** Opening Supplied records block **

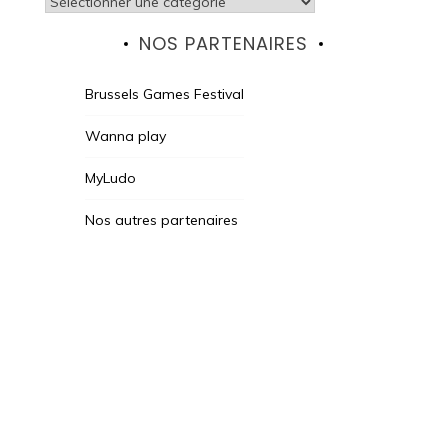
Catégories
NOS PARTENAIRES
Brussels Games Festival
Wanna play
MyLudo
Nos autres partenaires
Des Jeux Une Fois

** Closing Supplied records block **

▸ Assignment:
Retype the data exactly as it stands, but keep the images out of your copy.

▸ Written answer:
Catégories
NOS PARTENAIRES
Brussels Games Festival
Wanna play
MyLudo
Nos autres partenaires
Des Jeux Une Fois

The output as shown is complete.